President Trump will have to somewhat ‘soften’ his actions once in power. But still, we all know that there will be some dramatic changes. Here are a couple which will directly effect Israel and could disrupt the region –
Move the US embassy to Jerusalem.
The Arabs, especially the Palestinians, have so much political confidence, that such a move could start the 3rd Intifada. Israel’s reaction to that would severely test their standing in the international community. Trump’s subsequent support of Israel will push Iran’s mercenaries is Gaza and south Lebanon to the edge.
Jared Kushner is Trump’s new envoy to the Middle East.
He’s the son-in-law, married to Ivanka. They are orthodox jews. I shall be ‘happily surprised if this good-looking, well-mannered, inexperienced gentleman can succeed where so many others have failed. And if/when he does, an exasperated President is going to get himself more-involved. He’s the kind of businessman who will not take no for an answer, and will insist that ‘a deal is always possible’.
I think the Middle East is high on Trump’s priority list. He has members of his team who want something to happen. I actually think that his gung-ho style has more chance of some success in this region.
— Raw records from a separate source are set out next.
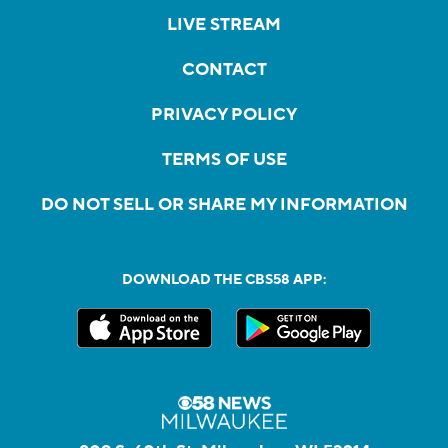
LIVE STREAM
CONTACT
PRIVACY POLICY
TERMS OF USE
DO NOT SELL OR SHARE MY INFORMATION
DOWNLOAD THE CBS58 APP:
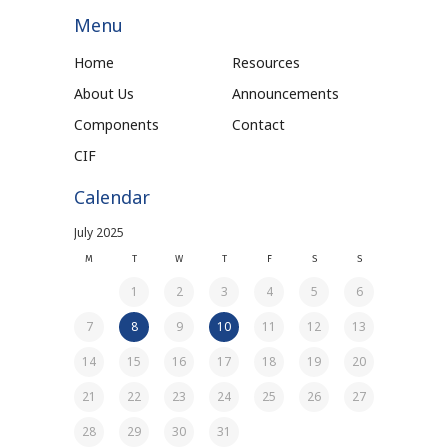
Menu
Home
Resources
About Us
Announcements
Components
Contact
CIF
Calendar
July 2025
M
T
W
T
F
S
S
1
2
3
4
5
6
7
8
9
10
11
12
13
14
15
16
17
18
19
20
21
22
23
24
25
26
27
28
29
30
31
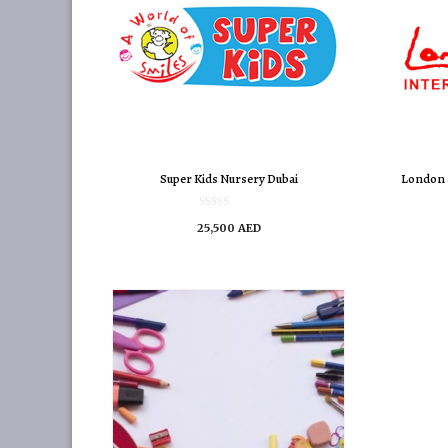
Super Kids Nursery Dubai
London 
0
25,500
AED
o
u
t
o
f
5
Recind some or all of the Iran deal
Not sure how Trump will force that toothpaste back into the tube. That said, I do not believe the Iranians are people with whom the ‘non-diplomat’ Trump can work. I see a modern-day Cuban crisis on the horizon.
Build the Mexican wall
That will remind everyone that such walls exist all over the World, and often show immediate and clear results. I might actually start calling ours ‘a wall’, even though most of it is ‘a fence’.
One of the reasons I say I like living in Israel is that there’s never a dull moment. Something’s always happening, whether positive or negative. That may not be something for the Swiss, Norwegians or Luxenbourgers, and as I get older, I also may want ‘peace and quiet’.
For the next 100 days at least, there will not be many dull moments.